Students work out their developmental challenges (intellectual and otherwise) in the context of our courses, therefore it is important that we create a climate that is conducive to learning. Attention to climate started in the field of women studies, with the “chilly climate” papers documenting the climate for female students in higher education in the 80s (Hall 1982). While we have made strides since those days, many students still find the course climate in their courses chilly. Moreover, research has proven that perceptions of a chilly climate negatively student learning, critical thinking, and preparation for a career (Pascarella et al. 1997; Whitt et al 1999).

DeSurra and Church (1994) point out that the course climate can marginalize or centralize student perspectives, and it can do so explicitly or implicitly. This creates a continuum from explicitly marginalizing climates to explicitly centralizing. In their research, they measured perceptions of course climates, and found that faculty and student perceptions of the course climate often disagreed.

Strategies

As educators, we cannot force development, but we can encourage it, and we can certainly affect the course climate to make it conducive for learning. Disciplinary context matters, but we can draw general principles.

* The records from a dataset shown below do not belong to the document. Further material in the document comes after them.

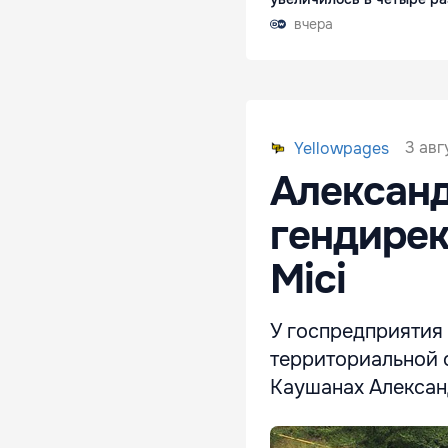
вчера
3 авг
Yellowpages
Александ
гендирек
Mici
У госпредприятия 
территориальной о
Каушанах Алексан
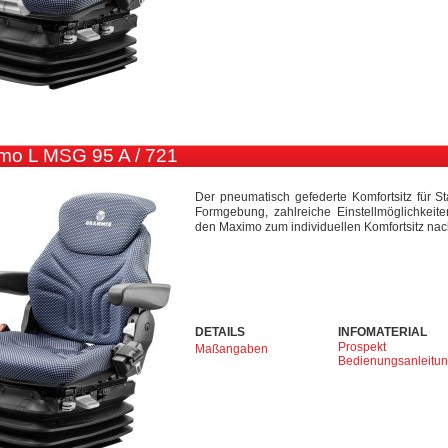
o L MSG 95 A / 721
Der pneumatisch gefederte Komfortsitz für S
Formgebung, zahlreiche Einstellmöglichkei
den Maximo zum individuellen Komfortsitz na
DETAILS
INFOMATERIAL
Prospekt
Maßangaben
Bedienungsanleitu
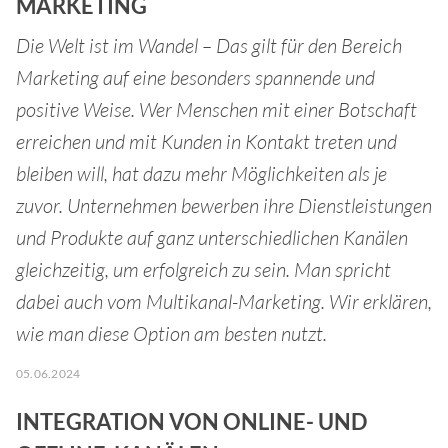
MARKETING
Die Welt ist im Wandel – Das gilt für den Bereich
Marketing auf eine besonders spannende und
positive Weise. Wer Menschen mit einer Botschaft
erreichen und mit Kunden in Kontakt treten und
bleiben will, hat dazu mehr Möglichkeiten als je
zuvor. Unternehmen bewerben ihre Dienstleistungen
und Produkte auf ganz unterschiedlichen Kanälen
gleichzeitig, um erfolgreich zu sein. Man spricht
dabei auch vom Multikanal-Marketing. Wir erklären,
wie man diese Option am besten nutzt.
05.06.2024
INTEGRATION VON ONLINE- UND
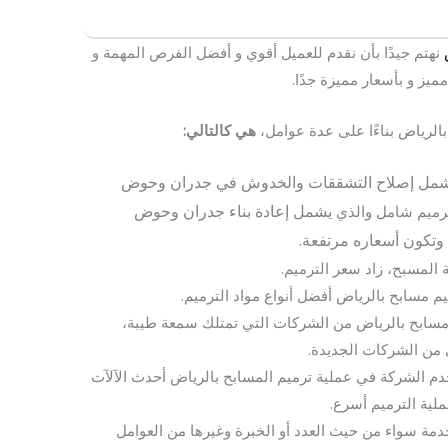
نهتم جيدًا بأن نقدم للعميل أقوي و أفضل الفرص المهمة و
يز و بأسعار مميزة جدًا.
الرياض بناءًا على عدة عوامل،
هي كالتالي:
مل إصلاح التشققات والخدوش في جدران وحوض
يشمل إعادة بناء جدران وحوض
ترميم شامل والذي
 وتكون أسعاره مرتفعة.
المسبح، زاد سعر الترميم.
مسابح بالرياض أفضل أنواع مواد الترميم.
مسابح بالرياض من الشركات التي تمتلك سمعة طيبة،
 من الشركات الجديدة.
م الشركة في عملية ترميم المسابح بالرياض أحدث الآلآت
لية الترميم أسرع.
خدمة سواء من حيث العدد أو الخبرة وغيرها من العوامل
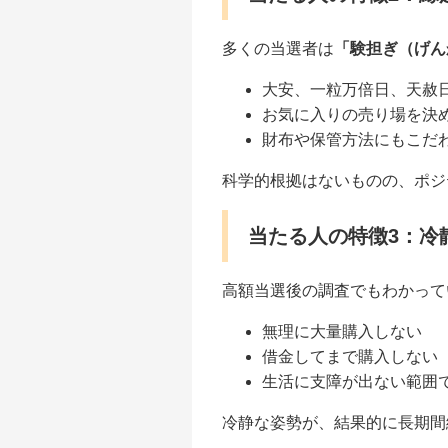
多くの当選者は
「験担ぎ（げん
大安、一粒万倍日、天赦
お気に入りの売り場を決
財布や保管方法にもこだ
科学的根拠はないものの、ポジ
当たる人の特徴3：冷
高額当選後の調査でもわかって
無理に大量購入しない
借金してまで購入しない
生活に支障が出ない範囲
冷静な姿勢が、結果的に長期間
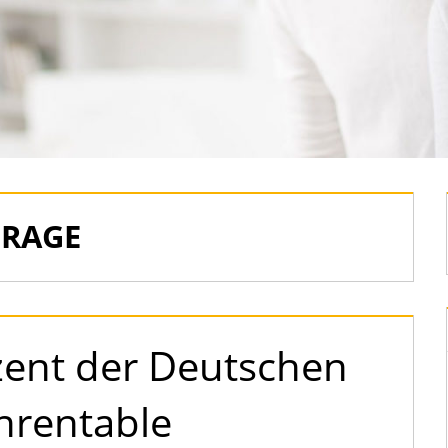
RAGE
zent der Deutschen
nrentable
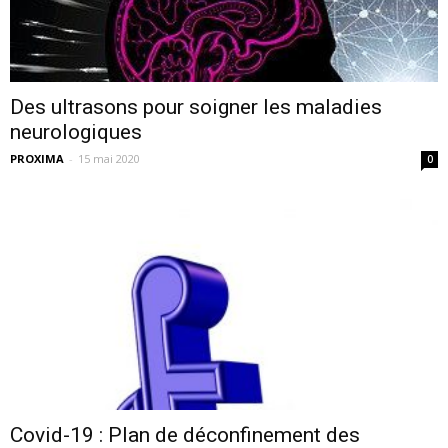
Des ultrasons pour soigner les maladies
neurologiques
PROXIMA
-
15 mai 2020
0
Covid-19 : Plan de déconfinement des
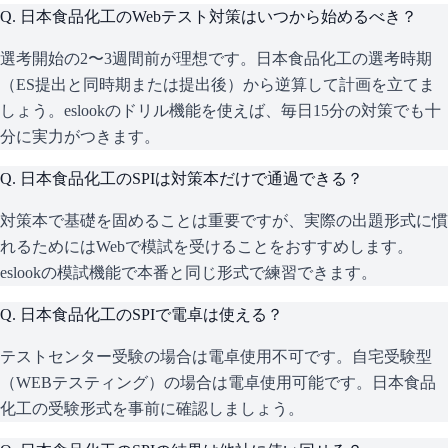
Q.
日本食品化工のWebテスト対策はいつから始めるべき？
選考開始の2〜3週間前が理想です。日本食品化工の選考時期
（ES提出と同時期または提出後）から逆算して計画を立てま
しょう。eslookのドリル機能を使えば、毎日15分の対策でも十
分に実力がつきます。
Q.
日本食品化工のSPIは対策本だけで通過できる？
対策本で基礎を固めることは重要ですが、実際の出題形式に慣
れるためにはWebで模試を受けることをおすすめします。
eslookの模試機能で本番と同じ形式で練習できます。
Q.
日本食品化工のSPIで電卓は使える？
テストセンター受験の場合は電卓使用不可です。自宅受験型
（WEBテスティング）の場合は電卓使用可能です。日本食品
化工の受験形式を事前に確認しましょう。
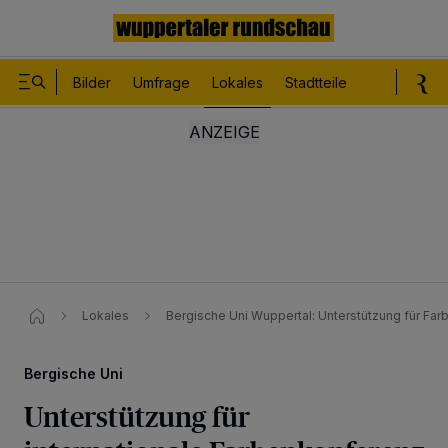
Bilder
Umfrage
Lokales
Stadtteile
Sport
Le
Lokales
Bergische Uni Wuppertal: Unterstützung für Fa
Bergische Uni
Unterstützung für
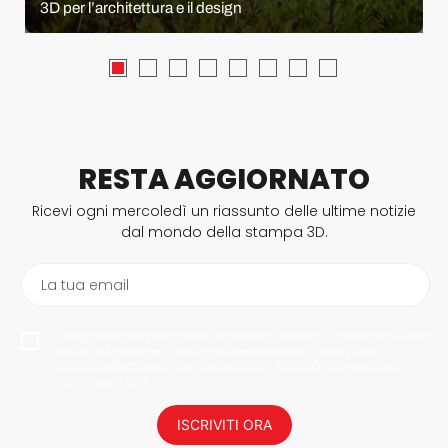
3D per l’architettura e il design
RESTA AGGIORNATO
Ricevi ogni mercoledì un riassunto delle ultime notizie
dal mondo della stampa 3D.
La tua email
Proseguendo con l'iscrizione, autorizzo 3Dnatives a conservare il mio
indirizzo e-mail per inviarmi notizie e comunicazioni. Potrai
annullare l'iscrizione in ogni momento. I tuoi dati non saranno
trasmessi a terzi.
ISCRIVITI ORA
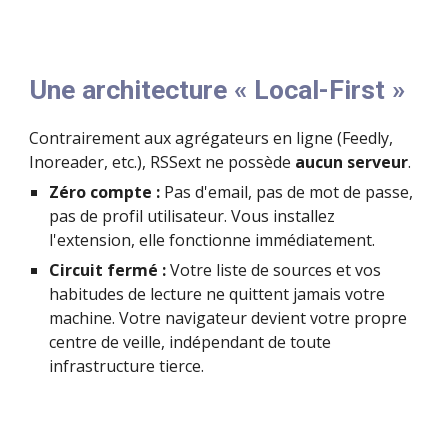
Une architecture « Local-First »
Contrairement aux agrégateurs en ligne (Feedly,
Inoreader, etc.), RSSext ne possède
aucun serveur
.
Zéro compte :
Pas d'email, pas de mot de passe,
pas de profil utilisateur. Vous installez
l'extension, elle fonctionne immédiatement.
Circuit fermé :
Votre liste de sources et vos
habitudes de lecture ne quittent jamais votre
machine. Votre navigateur devient votre propre
centre de veille, indépendant de toute
infrastructure tierce.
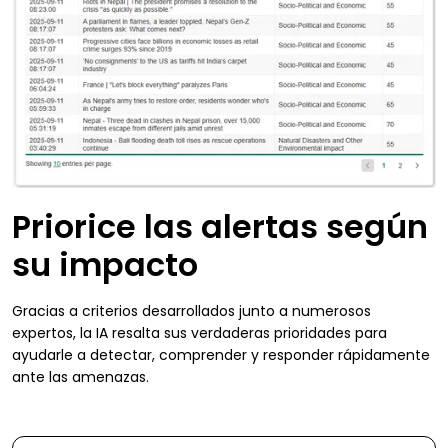
Priorice las alertas según
su impacto
Gracias a criterios desarrollados junto a numerosos
expertos, la IA resalta sus verdaderas prioridades para
ayudarle a detectar, comprender y responder rápidamente
ante las amenazas.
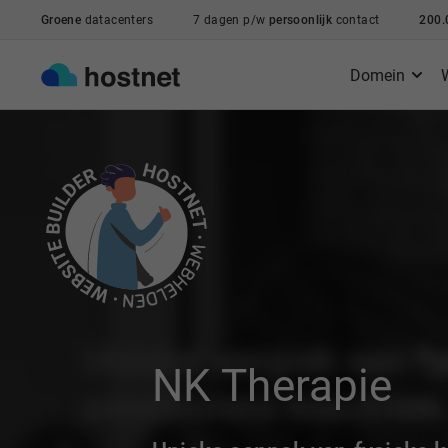
Ga naar de hoofdinhoud
Groene
datacenters
7 dagen p/w
persoonlijk
contact
200.
Domein
NK Therapie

  • To move students forward from dualism, the first step is to make uncertainty safe. Students need to become comfortable with ambiguity, of approaches and perspectives.
  • To move students forward from multiplicity, insist on evidence. Data, proofs, a logical chain of argumentations, citations, all help to ground opinions.
  • To move students forward from relativism, explore the implicit values and consequences embedded in each course of actions as a way to make students take ownership of their thinking.
  • Because climate is about perceptions, check your own perceptions of how the course is going against the students. Answers might surprise you, but then you can work on issues that arise.
  • Instructor-student relationships have been showed to contribute greatly to climate, especially for students who are thinking of dropping out (Seymour & Hewitt 1997). Instructors who are perceived as helpful, approachable, fair, and reasonable, create more welcoming climates.
  • Student-student relationships are also connected to a positive climate (Astin 1997). Especially in large courses with fewer opportunities to get to know students individually, instructors who foster student interactions through groupwork, or through the learning management system, create more positive climates.
  • Tone is also connected to climate. Two courses identical in objectives, policies, and schedules but worded one with punitive words and one with encouraging words create great differences in student perceptions of the instructor’s helpfulness and approachability, and generate significant less willingness on the part of the students to seek help in office hours when needed and to take the course for the punitive one. The effect was even more pronounced for first year students (Ishiyama & Hartlaub 2002).